The west side of Manhattan is an idyllic utopia along the river, where an interconnected series of parks and paths give New Yorkers the ability to travel on foot or by bike from the Battery up to Washington Heights, without mingling with motor vehicles. Much of the route along the Hudson River is green and well-maintained, which makes the contrast with the shabby East Side all the more striking. And so over the weekend Transportation Alternatives held a bike ride press opp along the East River to highlight his side's glaring inadequacy.

Parks Department's assistant commissioner Joshua Laird joined the ride, and told the Daily News, "There is really no space.
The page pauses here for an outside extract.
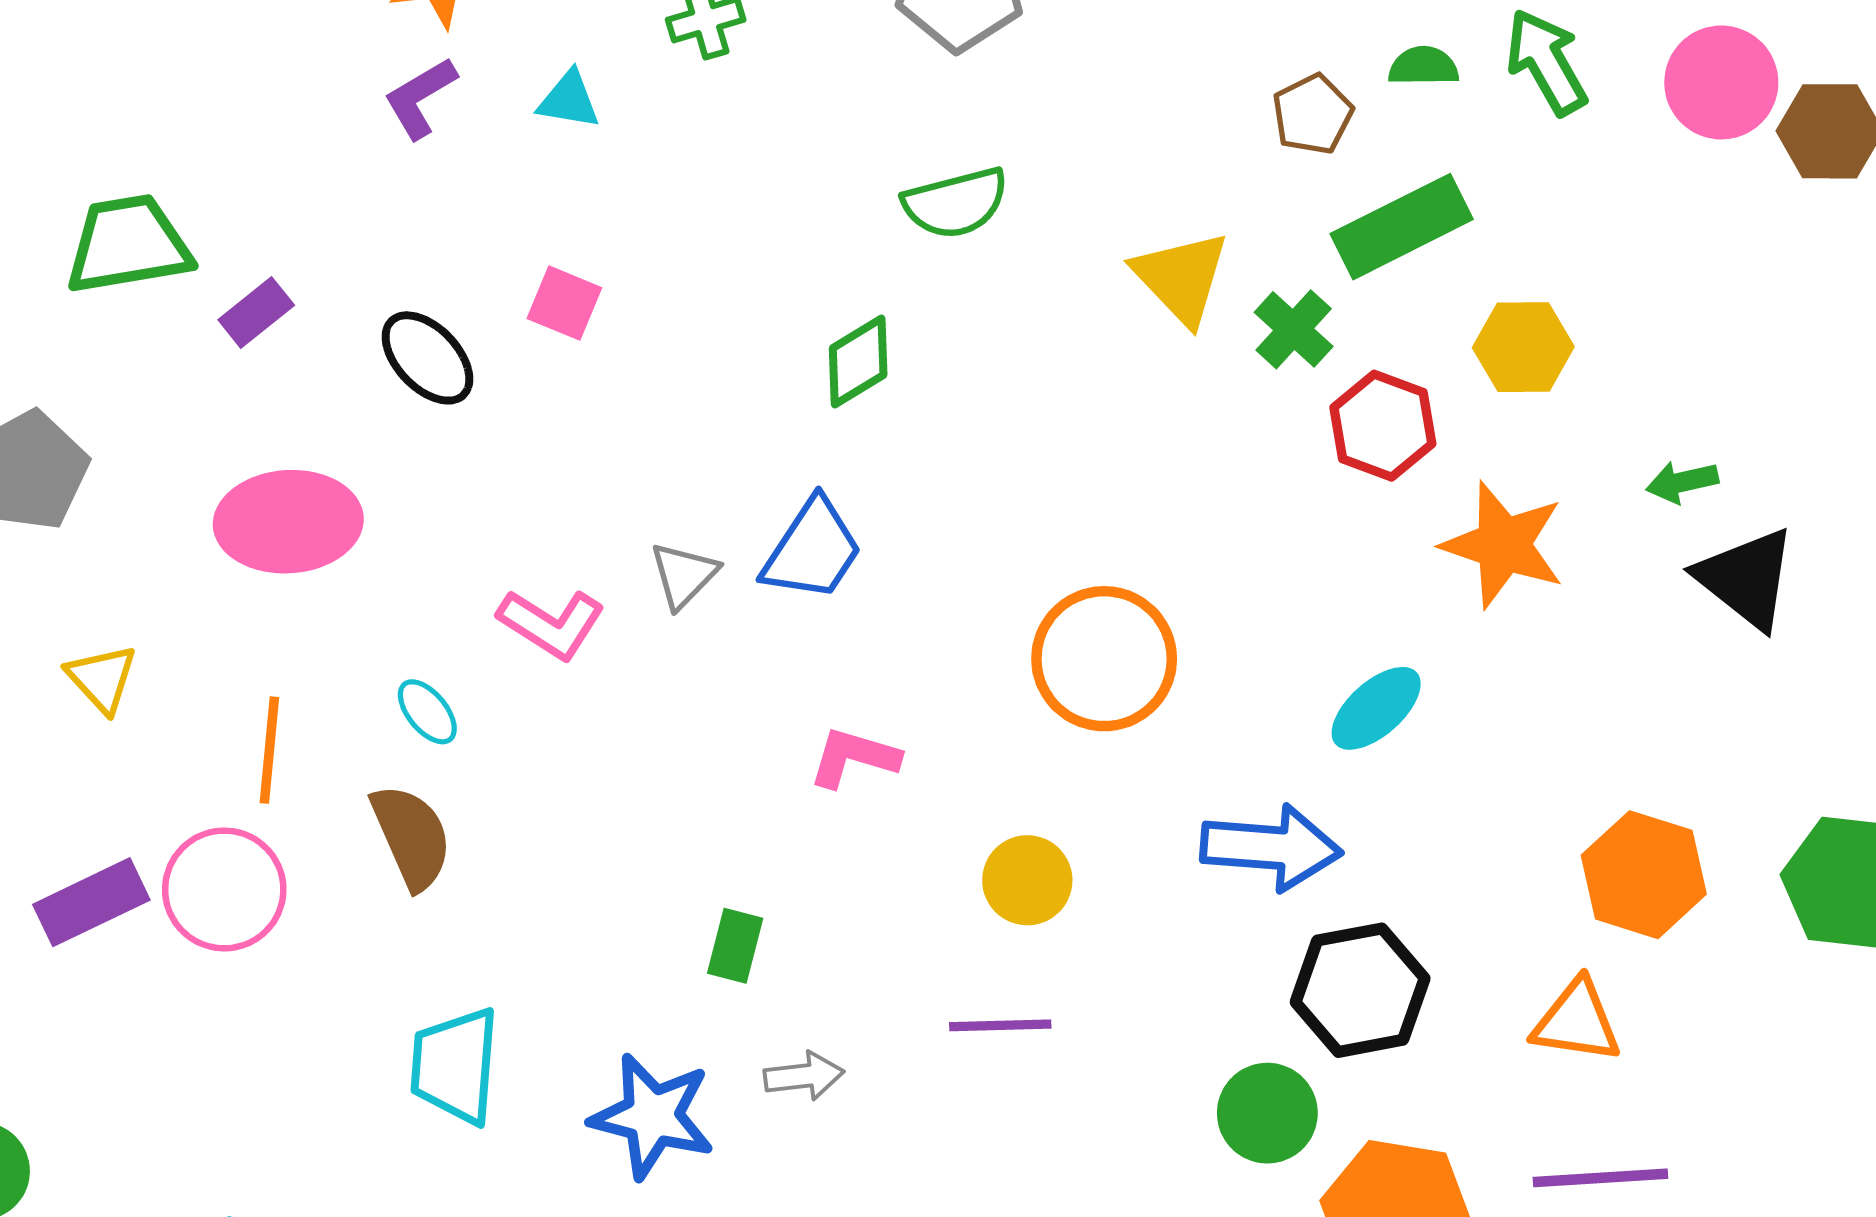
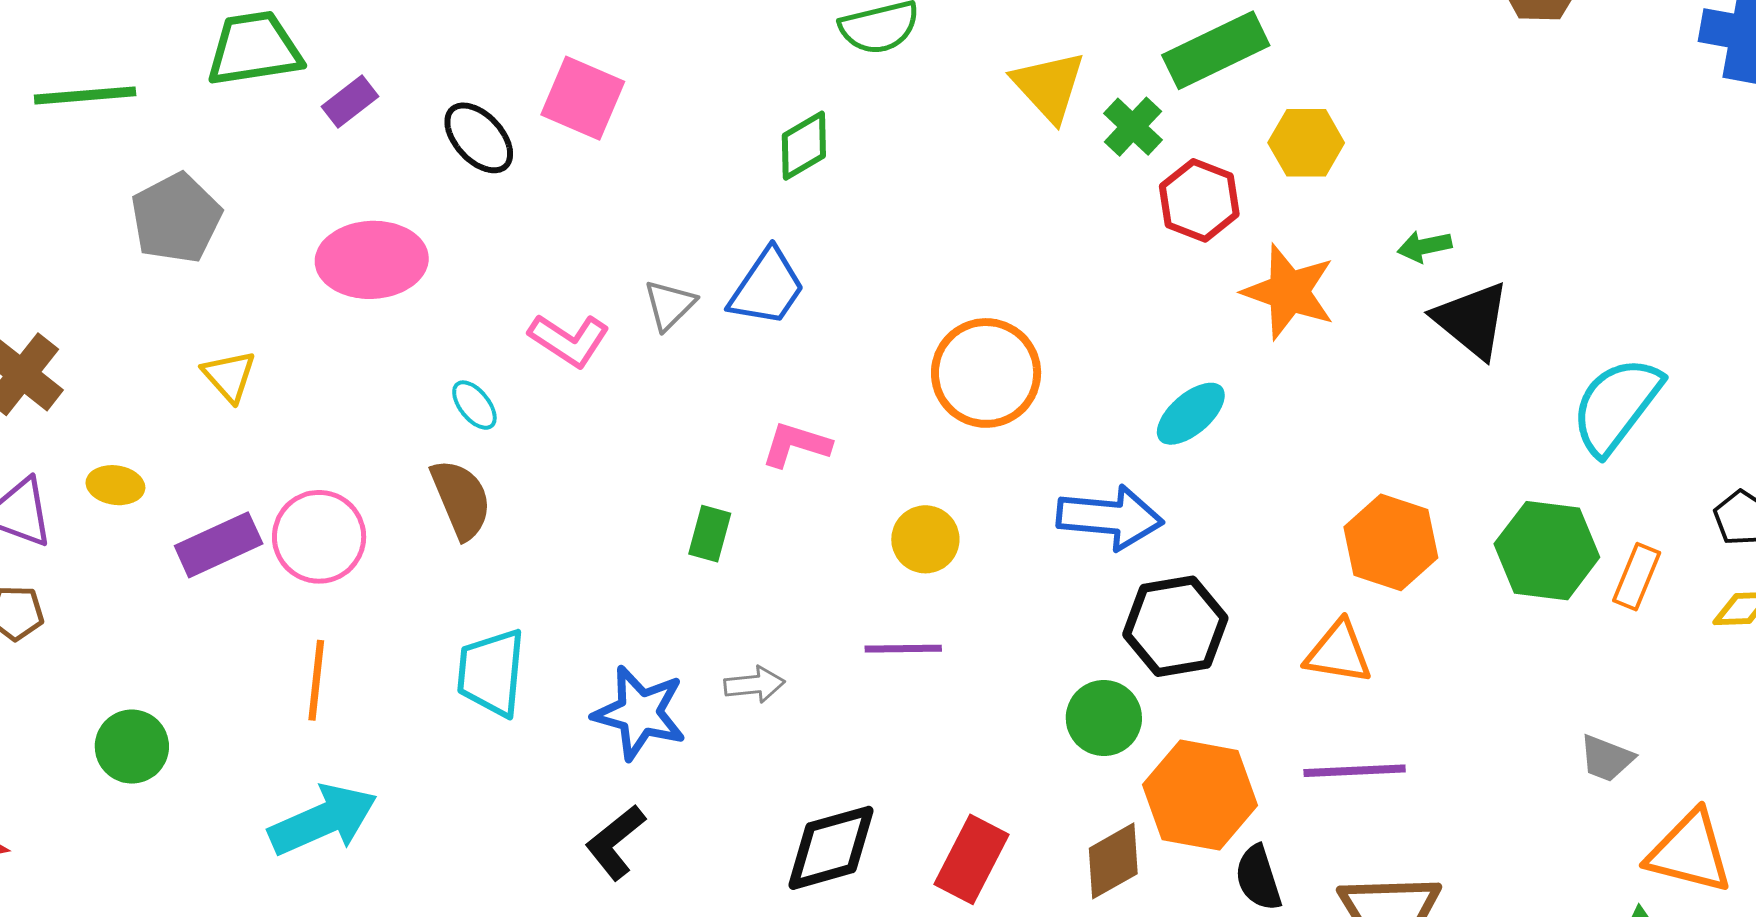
pink square: (564, 303) -> (583, 98), size x1.5
orange line: (269, 750) -> (316, 680), moved
green rectangle: (735, 946) -> (710, 534), moved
That's the issue of the upper East Side." Standing in the way of a contiguous bike/pedestrian path along the East River are such formidable obstacles as the UN, the FDR Drive, Bellevue, and the Con Edison plant on East 14th Street. That last structure is notorious for causing a ludicrously narrow "choke point," where the path is reduced to a thin, four feet wide sliver of concrete between the FDR and one wall of the plant. One local jogger at the choke point tells the News, "It's terrible. Can't they narrow the highway?"

Ha. Council member Daniel Garodnick is hoping the city can at least work out some deal to persuade the UN to give up two buildings on East 45th to facilitate a contiguous pathway along the water. But who knows if or when that will ever happen. In the meantime, East Siders can just keep choking on their envy.